Akrabaları haftada
veya ayda bir ziyaret etmeli, kırk günü geçirmemelidir. Uzak memlekette
ise, mektupla, telefonla gönüllerini almalıdır.Allahü
teâlâ, Müslüman olan ve salih olan akrabayı ziyareti emretmektedir. Hiç
olmazsa haftada veya ayda bir ziyaret etmeli, kırk günü geçirmemelidir.
Uzak memlekette ise, telefonla, mail atarak gönlünü almalıdır. Akrabası
gelmese, cevap vermese de, giderek veya hediye, selam göndererek hal
hatır sormalı; irtibatı kesmemelidir...
***
Menkıbe: Mekke'de Horasanlı emîn bir kimse vardı. Oraya gelen yabancılar, eşya ve emânetlerini ona bırakırlardı...
Bir
defasında yine bir yolcu, kendisine onbin akçe emânet etmişti. Adam,
bir müddet sonra emânetini almak üzere tekrar Mekke'ye geldiğinde,
emânetçinin ölmüş olduğunu öğrendi. Meseleyi âile efrâdına anlattı.
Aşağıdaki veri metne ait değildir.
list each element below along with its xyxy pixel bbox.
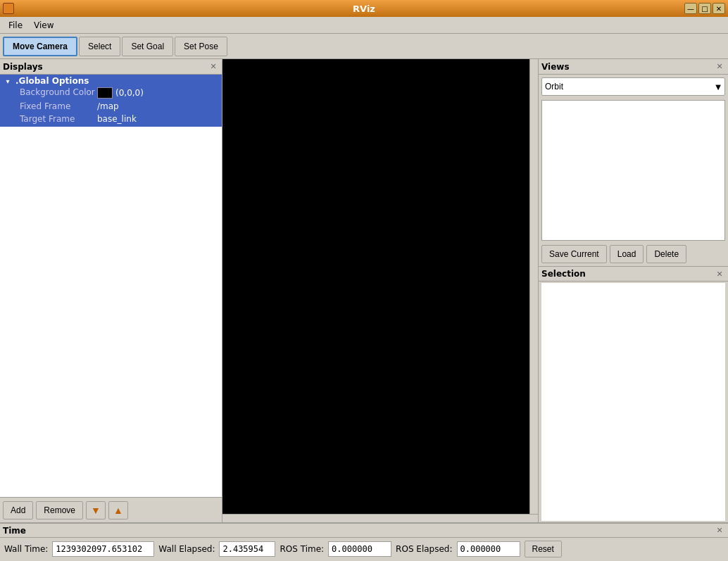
menu-bar: File View — [0, 17, 728, 34]
displays-close-icon[interactable]: ✕ — [208, 61, 219, 73]
wall-time-input[interactable] — [52, 541, 154, 557]
selection-header: Selection ✕ — [539, 266, 728, 282]
add-button[interactable]: Add — [3, 501, 33, 519]
views-dropdown[interactable]: Orbit FPS ThirdPersonFollower XYOrbit To… — [541, 77, 725, 96]
file-menu[interactable]: File — [3, 19, 28, 32]
window-controls: — □ ✕ — [684, 3, 725, 14]
bg-color-text: (0,0,0) — [115, 88, 144, 98]
restore-button[interactable]: □ — [698, 3, 711, 14]
views-header: Views ✕ — [539, 59, 728, 75]
minimize-button[interactable]: — — [684, 3, 697, 14]
close-button[interactable]: ✕ — [713, 3, 725, 14]
time-title: Time — [3, 526, 26, 536]
views-dropdown-row: Orbit FPS ThirdPersonFollower XYOrbit To… — [539, 75, 728, 99]
views-buttons: Save Current Load Delete — [539, 242, 728, 266]
delete-button[interactable]: Delete — [646, 245, 686, 263]
move-up-button[interactable]: ▲ — [108, 501, 128, 519]
selection-content — [541, 283, 725, 521]
target-frame-value: base_link — [97, 114, 216, 124]
toolbar: Move Camera Select Set Goal Set Pose — [0, 34, 728, 59]
set-goal-button[interactable]: Set Goal — [122, 37, 173, 56]
bg-color-value: (0,0,0) — [97, 87, 216, 99]
move-down-button[interactable]: ▼ — [86, 501, 106, 519]
display-prop-target-frame: Target Frame base_link — [3, 113, 219, 125]
color-swatch[interactable] — [97, 87, 113, 99]
horizontal-scrollbar[interactable] — [222, 514, 538, 522]
set-pose-button[interactable]: Set Pose — [175, 37, 227, 56]
displays-panel: Displays ✕ ▾ .Global Options Background … — [0, 59, 222, 522]
view-menu[interactable]: View — [28, 19, 59, 32]
move-camera-button[interactable]: Move Camera — [3, 37, 77, 56]
views-list — [541, 100, 725, 241]
title-bar: RViz — □ ✕ — [0, 0, 728, 17]
expand-icon: ▾ — [3, 76, 13, 86]
selection-title: Selection — [541, 269, 586, 279]
viewport[interactable] — [222, 59, 538, 522]
ros-elapsed-input[interactable] — [457, 541, 520, 557]
ros-time-input[interactable] — [328, 541, 391, 557]
views-dropdown-wrapper: Orbit FPS ThirdPersonFollower XYOrbit To… — [541, 77, 725, 96]
views-title: Views — [541, 62, 570, 72]
selection-close-icon[interactable]: ✕ — [714, 268, 725, 279]
time-header: Time ✕ — [0, 524, 728, 538]
remove-button[interactable]: Remove — [36, 501, 83, 519]
right-panel: Views ✕ Orbit FPS ThirdPersonFollower XY… — [538, 59, 728, 522]
window-icon — [3, 3, 14, 14]
displays-header: Displays ✕ — [0, 59, 222, 75]
time-close-icon[interactable]: ✕ — [714, 525, 725, 536]
views-section: Views ✕ Orbit FPS ThirdPersonFollower XY… — [539, 59, 728, 266]
display-item-row: ▾ .Global Options — [3, 76, 219, 86]
bg-color-label: Background Color — [20, 87, 97, 99]
load-button[interactable]: Load — [610, 245, 644, 263]
display-prop-bg-color: Background Color (0,0,0) — [3, 86, 219, 100]
wall-elapsed-input[interactable] — [219, 541, 275, 557]
ros-elapsed-label: ROS Elapsed: — [396, 544, 452, 554]
vertical-scrollbar[interactable] — [529, 59, 538, 514]
displays-title: Displays — [3, 62, 43, 72]
wall-elapsed-label: Wall Elapsed: — [158, 544, 215, 554]
display-prop-fixed-frame: Fixed Frame /map — [3, 100, 219, 113]
target-frame-label: Target Frame — [20, 114, 97, 124]
title-bar-left — [3, 3, 14, 14]
displays-list: ▾ .Global Options Background Color (0,0,… — [0, 75, 222, 497]
reset-button[interactable]: Reset — [525, 541, 562, 557]
fixed-frame-label: Fixed Frame — [20, 101, 97, 111]
displays-footer: Add Remove ▼ ▲ — [0, 497, 222, 522]
wall-time-label: Wall Time: — [4, 544, 48, 554]
select-button[interactable]: Select — [79, 37, 120, 56]
ros-time-label: ROS Time: — [280, 544, 324, 554]
time-fields: Wall Time: Wall Elapsed: ROS Time: ROS E… — [0, 538, 728, 560]
fixed-frame-value: /map — [97, 101, 216, 111]
display-name: .Global Options — [15, 76, 89, 86]
time-bar: Time ✕ Wall Time: Wall Elapsed: ROS Time… — [0, 522, 728, 561]
views-close-icon[interactable]: ✕ — [714, 61, 725, 73]
main-layout: Displays ✕ ▾ .Global Options Background … — [0, 59, 728, 522]
save-current-button[interactable]: Save Current — [541, 245, 607, 263]
display-item-global-options[interactable]: ▾ .Global Options Background Color (0,0,… — [0, 75, 222, 127]
selection-section: Selection ✕ — [539, 266, 728, 522]
app-title: RViz — [353, 4, 375, 14]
Fakat onlar, böyle bir emânetten haberlerinin olmadığını söylediler. O
da Mekke'deki ulemâya durumu anlattı. Ne yapması gerektiği husûsunda
fikirlerini sordu. Ulemâ ittifakla;
-Biz Horasanlıyı gâyet
dürüst ve sâlih bir insan olarak biliriz. Hakkındaki kanâatimiz odur ki,
o Cennetliktir. Sen, gecenin üçte biri, yâhut yarısı geçince, Zemzem
kuyusunun başını git ve orada, "Ey filân oğlu filân! Ben emânetin
sahibiyim!" diye seslen. Ümit ederiz sana bir cevap verilecektir,
dediler.
Adam, üst üste üç gün böyle yaptı. Fakat ses sedâ çıkmadı. Âlimler bu duruma şaşırdılar.
-Bu
durumda biz, Horasanlının Cehennemlik olmasından korkuyoruz. Merhût
denilen bir vâdi vardır. Bu vâdîde bir kuyu bulunmaktadır. Gecenin üçte
biri veya yarısı geçince onun başında, "Ey filân oğlu filân! Ben
emânetin sahibiyim! diye nidâ et" dediler.
Adam, söylenilen
saatte oraya gitti ve o şekilde seslendi. Daha birinci seslenişinde bir
ses kendisine cevap verdi. Emânetçinin sesini tanıyan ve dehşete kapılan
adam, ona sordu:
-Buraya atılmana sebep nedir?
-Benim
Horasan'da akrabâlarım, dostlarım vardı. Mekke'ye geldikten sonra hiç
sıla-i rahm yapmadım. Onları arayıp sormadım, ziyâretlerine gitmedim.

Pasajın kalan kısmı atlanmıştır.